Beau urges private tokenized euro for 2025 launch

Banque de France deputy governor Denis Beau called for a private-sector tokenized euro to start in 2025, ahead of the ECB’s digital-euro pilots set for mid-2027.

Denis Beau, deputy governor of the Banque de France, urged a private-sector tokenized euro to be launched in 2025 and asked regulators and firms to work together on pan‑European tokenized payment infrastructure.

Beau requested changes to the EU’s Markets in Crypto-Assets (MiCA) rules to speed deployment. The Banque de France plans to offer a wholesale tokenized money service by the end of 2025. Separately, a private consortium of 12 banks called Qivalis, including ING and BNP Paribas, has plans for a private digital-euro product in 2025.

The European Central Bank’s digital-euro project is on a different schedule.
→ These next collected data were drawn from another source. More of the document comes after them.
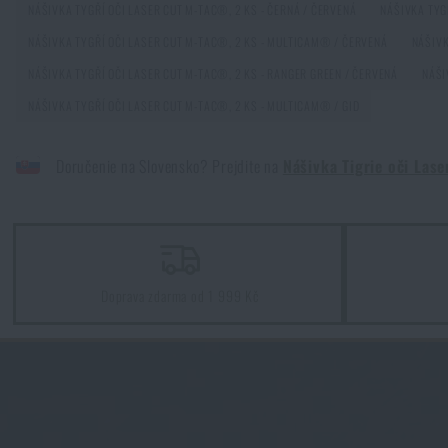
Ku
NÁŠIVKA TYGŘÍ OČI LASER CUT M-TAC®, 2 KS - ČERNÁ / ČERVENÁ
NÁŠIVKA TYG
NÁŠIVKA TYGŘÍ OČI LASER CUT M-TAC®, 2 KS - MULTICAM® / ČERVENÁ
NÁŠIVK
NÁŠIVKA TYGŘÍ OČI LASER CUT M-TAC®, 2 KS - RANGER GREEN / ČERVENÁ
NÁŠI
NÁŠIVKA TYGŘÍ OČI LASER CUT M-TAC®, 2 KS - MULTICAM® / GID
Ku
Doručenie na Slovensko? Prejdite na
Nášivka Tigrie oči Las
Doprava zdarma od 1 999 Kč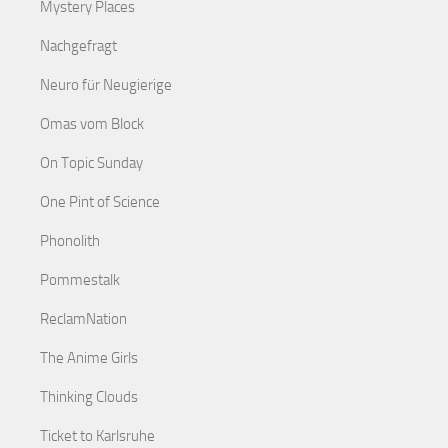
Mystery Places
Nachgefragt
Neuro für Neugierige
Omas vom Block
On Topic Sunday
One Pint of Science
Phonolith
Pommestalk
ReclamNation
The Anime Girls
Thinking Clouds
Ticket to Karlsruhe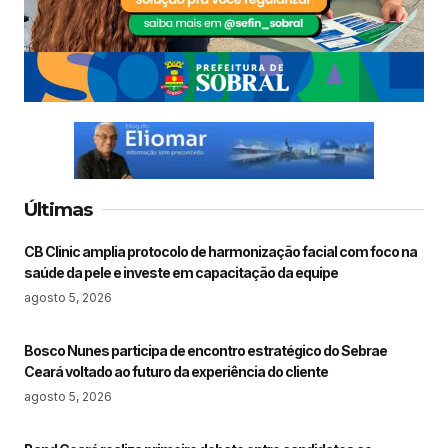
Últimas
CB Clinic amplia protocolo de harmonização facial com foco na
saúde da pele e investe em capacitação da equipe
agosto 5, 2026
Bosco Nunes participa de encontro estratégico do Sebrae
Ceará voltado ao futuro da experiência do cliente
agosto 5, 2026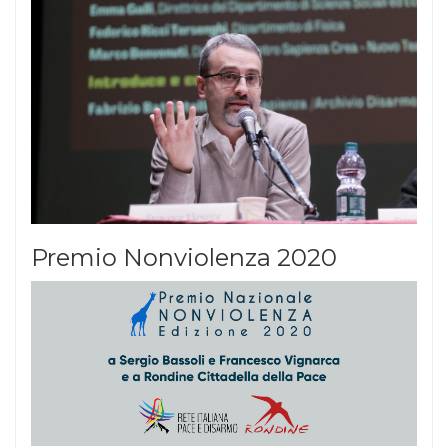
Premio Nonviolenza 2020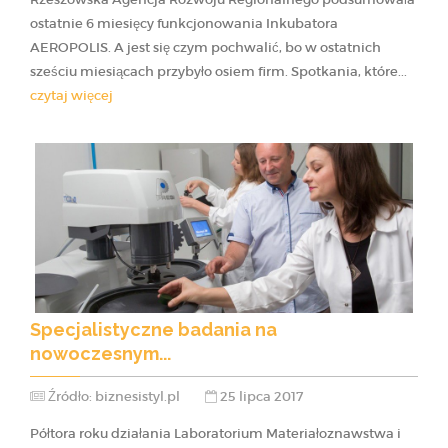
ostatnie 6 miesięcy funkcjonowania Inkubatora
AEROPOLIS. A jest się czym pochwalić, bo w ostatnich
sześciu miesiącach przybyło osiem firm. Spotkania, które...
czytaj więcej
Specjalistyczne badania na
nowoczesnym...
Źródło: biznesistyl.pl
25 lipca 2017
Półtora roku działania Laboratorium Materiałoznawstwa i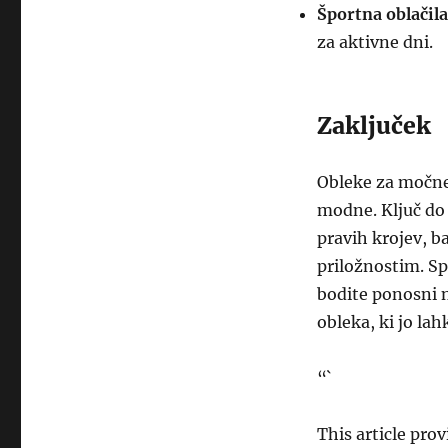
Športna oblačila
za aktivne dni.
Zaključek
Obleke za močne
modne. Ključ do 
pravih krojev, ba
priložnostim. Spo
bodite ponosni n
obleka, ki jo lah
“`
This article pro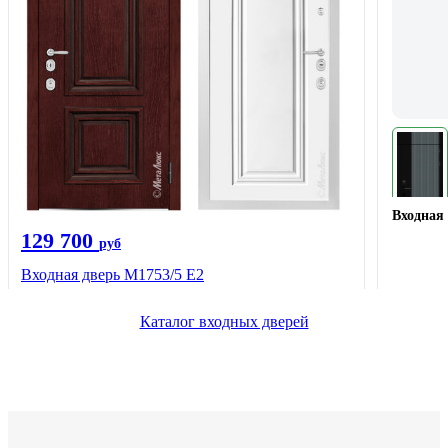
Входная 
129 700
руб
Входная дверь М1753/5 Е2
Каталог входных дверей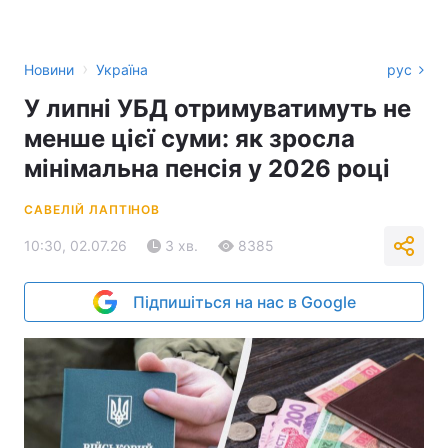
›
Новини
Україна
рус
У липні УБД отримуватимуть не
менше цієї суми: як зросла
мінімальна пенсія у 2026 році
САВЕЛІЙ ЛАПТІНОВ
10:30, 02.07.26
3 хв.
8385
Підпишіться на нас в Google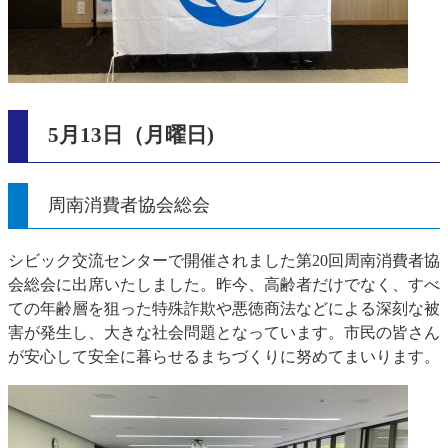
5月13日（月曜日)
周南消費者協会総会
シビック交流センターで開催されました第20回周南消費者協
会総会に出席いたしました。昨今、高齢者だけでなく、すべ
ての年齢層を狙った特殊詐欺や悪徳商法などによる深刻な被
害が発生し、大きな社会問題となっています。市民の皆さん
が安心して安全に暮らせるまちづくりに努めてまいります。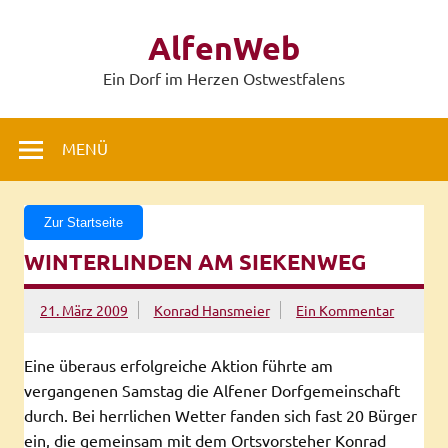
Zum
Inhalt
AlfenWeb
springen
Ein Dorf im Herzen Ostwestfalens
MENÜ
Zur Startseite
WINTERLINDEN AM SIEKENWEG
21. März 2009
Konrad Hansmeier
Ein Kommentar
Eine überaus erfolgreiche Aktion führte am
vergangenen Samstag die Alfener Dorfgemeinschaft
durch. Bei herrlichen Wetter fanden sich fast 20 Bürger
ein, die gemeinsam mit dem Ortsvorsteher Konrad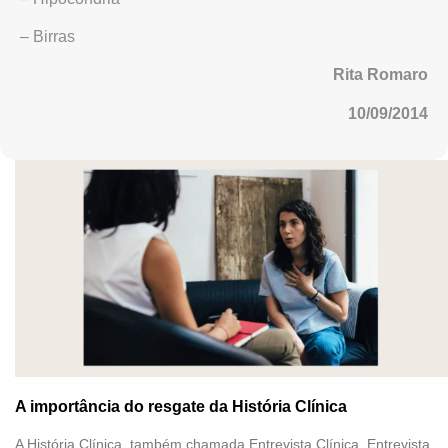
– Birras
Rita Romaro
10/09/2014
A importância do resgate da História Clínica
A História Clínica, também chamada Entrevista Clínica, Entrevista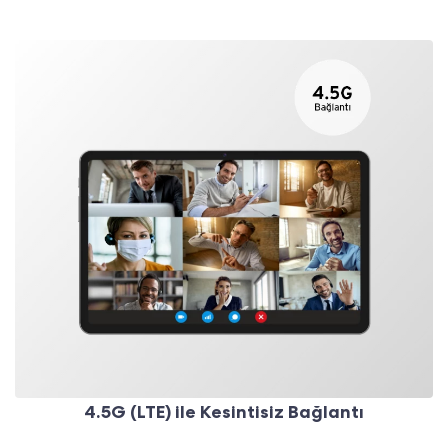
4.5G (LTE) ile Kesintisiz Bağlantı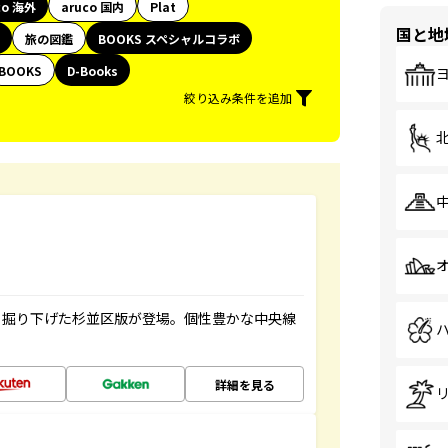
co 海外
aruco 国内
Plat
国と地
旅の図鑑
BOOKS スペシャルコラボ
BOOKS
D-Books
絞り込み条件を追加
く掘り下げた杉並区版が登場。個性豊かな中央線
詳細を見る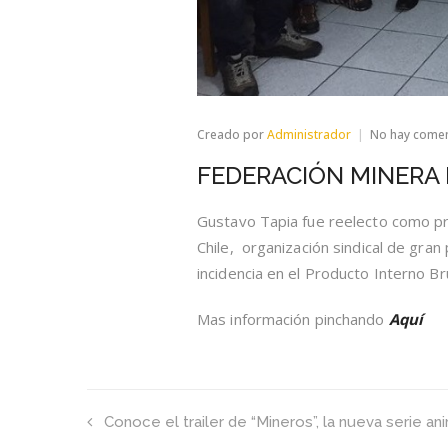
Creado por
Administrador
No hay come
FEDERACIÓN MINERA 
Gustavo Tapia fue reelecto como pr
Chile, organización sindical de gra
incidencia en el Producto Interno Br
Mas información pinchando
Aquí
Conoce el trailer de “Mineros”, la nueva serie 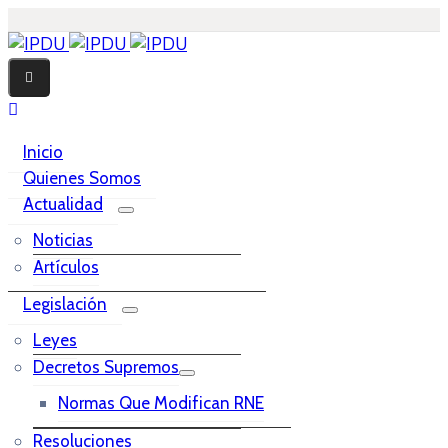
Inicio
Quienes Somos
Actualidad
Noticias
Artículos
Legislación
Leyes
Decretos Supremos
Normas Que Modifican RNE
Resoluciones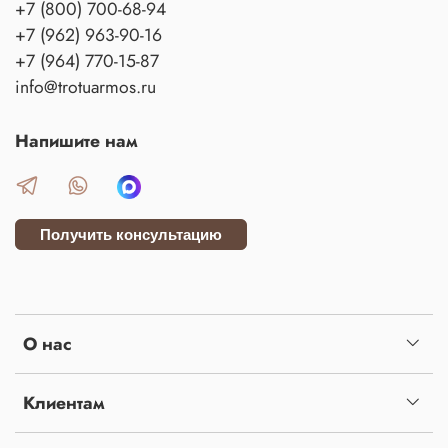
+7 (800) 700-68-94
+7 (962) 963-90-16
+7 (964) 770-15-87
info@trotuarmos.ru
Напишите нам
Получить консультацию
О нас
Клиентам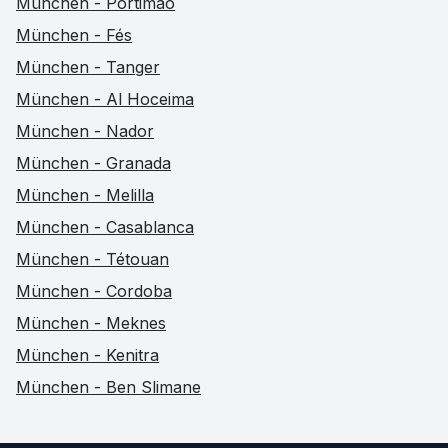
München - Portimao
München - Fés
München - Tanger
München - Al Hoceima
München - Nador
München - Granada
München - Melilla
München - Casablanca
München - Tétouan
München - Cordoba
München - Meknes
München - Kenitra
München - Ben Slimane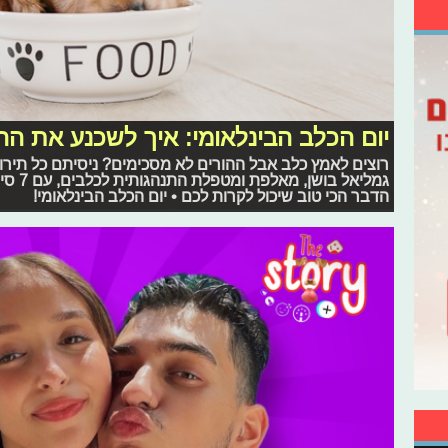
יום הכלב הבינלאומי: איך לשכנע את הה
רוצים לאמץ כלב אבל ההורים לא מסכימים? ניסיתם כל תירו
גמליאל
הדבר הכי טוב שיכול לקרות לכם • יום הכלב הבינלאומי!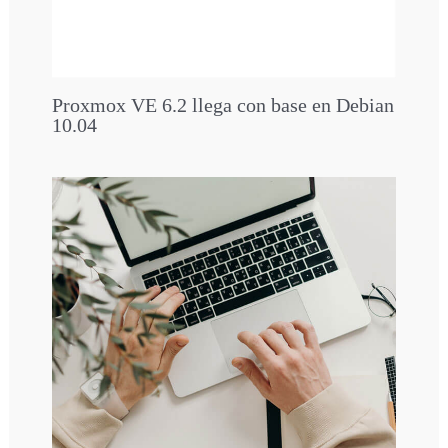
Proxmox VE 6.2 llega con base en Debian
10.04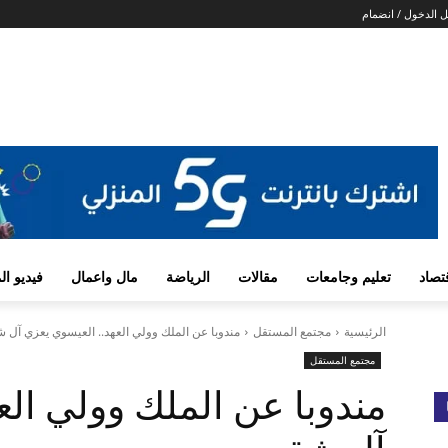
 الدخول / انضمام
تصاد
تعليم وجامعات
مقالات
الرياضة
مال واعمال
فيديو ا
الرئيسية
مجتمع المستقل
مندوبا عن الملك وولي العهد.. العيسوي يعزي آل 
مجتمع المستقل
مندوبا عن الملك وولي الع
The ECB reached a provider selection stage in October 2025 and has scheduled pilots of a central-bank digital currency for mid-2027. ECB President Christine Lagarde has emphasized that a central-bank digital currency should be the priority and has described private stablecoins as secondary.

Beau argued that euro-denominated tokenized money should arrive faster because dollar-denominated stablecoins, mainly USDT and USDC, dominate global markets. He framed his proposal as a way to increase Europe’s payment options and reduce reliance on non‑European stablecoin issuers and payment rails.

Tokenized money are digital representations of fiat currency recorded on distributed ledgers or similar technology. Stablecoins are tokens designed to keep a stable value relative to a currency and are often backed by reserves. A central-bank digital currency, or CBDC, is a digital form of a currency issued directly by a central bank. Wholesale tokenized money targets interbank and large-value transactions; retail solutions would support everyday consumer payments.

The Banque de France has run tokenization experiments in recent years. Observers within regulators and market participants have noted that operating tokenized instruments at scale would require more detailed rules under MiCA to address cross-border use, issuer responsibilities and infrastructure standards.

European authorities and financial institutions now face parallel timelines: industry-led tokenized euro initiatives and a central-bank digital-euro pilot. The differing schedules present questions about regulatory adjustments, technical integration and who would operate euro-denominated tokenized payment services.